Documentation ¶
Overview ¶
Package etl provides all major interfaces used across packages.
Index ¶
- Constants
- Variables
- func DirToTablename(dir string) string
- func GetFilename(filename string) (string, error)
- func GetIATACode(rawFilename string) string
- func GetIntFromIPv4(p4 net.IP) uint
- func GetIntFromIPv6Upper(p6 net.IP) uint64
- func IsBatchService() bool
- func NumberBitsDifferent(first string, second string) (int, int)
- type DataPath
- type DataType
- type Inserter
- type InserterParams
- type Parser
- type ProcessingError
- type RowStats
- type TestSource
- type Uploader
Constants ¶
const ( ANNOTATION = DataType("annotation") NDT = DataType("ndt") NDT5 = DataType("ndt5") NDT7 = DataType("ndt7") NDT_OMIT_DELTAS = DataType("ndt_nodelta") // to support larger buffer size. SS = DataType("sidestream") PT = DataType("traceroute") SW = DataType("switch") TCPINFO = DataType("tcpinfo") INVALID = DataType("invalid") )
These constants enumerate the different data types. TODO - use camelcase.
const BucketPattern = `gs://([^/]*)/`
BucketPattern is used to extract gsutil bucket name.
const DatePathPattern = `(\d{4}/[01]\d/[0123]\d)/`
DatePathPattern is used to extract the date directory part of the path, e.g. 2017/01/02
const ExpTypePattern = `(?:([a-z-]+)/)?([a-z0-9-]+)/` // experiment OR experiment/type.

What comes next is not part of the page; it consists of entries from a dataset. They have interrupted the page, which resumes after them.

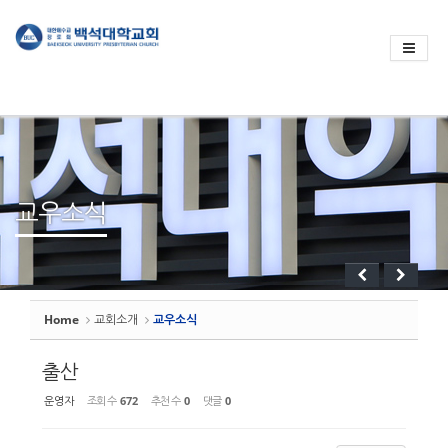
Sketchbook
스케치북5
Sketchbook
스케치북5
교우소식
Home
교회소개
교우소식
출산
운영자
조회 수
672
추천 수
0
댓글
0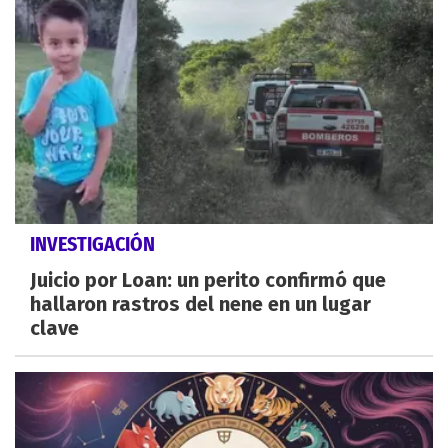
INVESTIGACIÓN
Juicio por Loan: un perito confirmó que
hallaron rastros del nene en un lugar
clave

ExpTypePattern is used to extract the experiment or experiment/type part of the path.
const MlabDomain = `measurement-lab.org`
MlabDomain is the DNS domain for all mlab servers.
const YYYYMMDD = `\d{4}[01]\d[0123]\d`
YYYYMMDD is a regexp string for identifying dense dates.
Variables ¶
var ( // ErrBufferFull is returned when an InsertBuffer is full. ErrBufferFull = errors.New("insert buffer is full") // ErrBadDataType is returned when a path does not have a valid datatype. ErrBadDataType = errors.New("unknown data type") )
Inserter related constants.
var ErrHighInsertionFailureRate = errors.New("too many insertion failures")
ErrHighInsertionFailureRate should be returned by TaskError when there are more than 10% BQ insertion errors.
var IsBatch bool
IsBatch indicates this process is a batch processing service.
var OmitDeltas bool
OmitDeltas indicates we should NOT process all snapshots.
Functions ¶
func DirToTablename ¶
DirToTablename translates gs dir to BQ tablename.
func GetFilename ¶
GetFilename converts request received from the queue into a filename. TODO(dev) Add unit test
func GetIATACode ¶
GetIATACode extracts iata code like "acc" from file name like 20170501T000000Z-mlab1-acc02-paris-traceroute-0000.tgz
func GetIntFromIPv4 ¶
GetIntFromIPv4 converts an IPv4 address to equivalent uint32.
func GetIntFromIPv6Upper ¶
GetIntFromIPv6Upper converts the upper 64 bits of an IPv6 address into uint64.
func IsBatchService ¶
func IsBatchService() bool
IsBatchService return true if this is a batch service.
Types ¶
type DataPath ¶
type DataPath struct { URI string // The full URI // These fields are from the bucket and path Bucket string // the GCS bucket name. ExpDir string // the experiment directory. DataType string // DatePath string // the YYYY/MM/DD date path. // The rest are from the filename PackedDate string // the YYYYMMDD date. PackedTime string // the HHMMSS time. DataType2 string // new platform also embeds the data type in the filename Host string // the short server name, e.g. mlab1. Site string // the pod/site name, e.g. ams02. Experiment string // the experiment name, e.g. ndt, typically identical to ExpDir FileNumber string // the file number, e.g. 0001 Embargo string // optional Suffix string // the archive suffix, e.g. .tgz }
DataPath breaks out the components of a task filename.
func ValidateTestPath ¶
ValidateTestPath validates a task filename.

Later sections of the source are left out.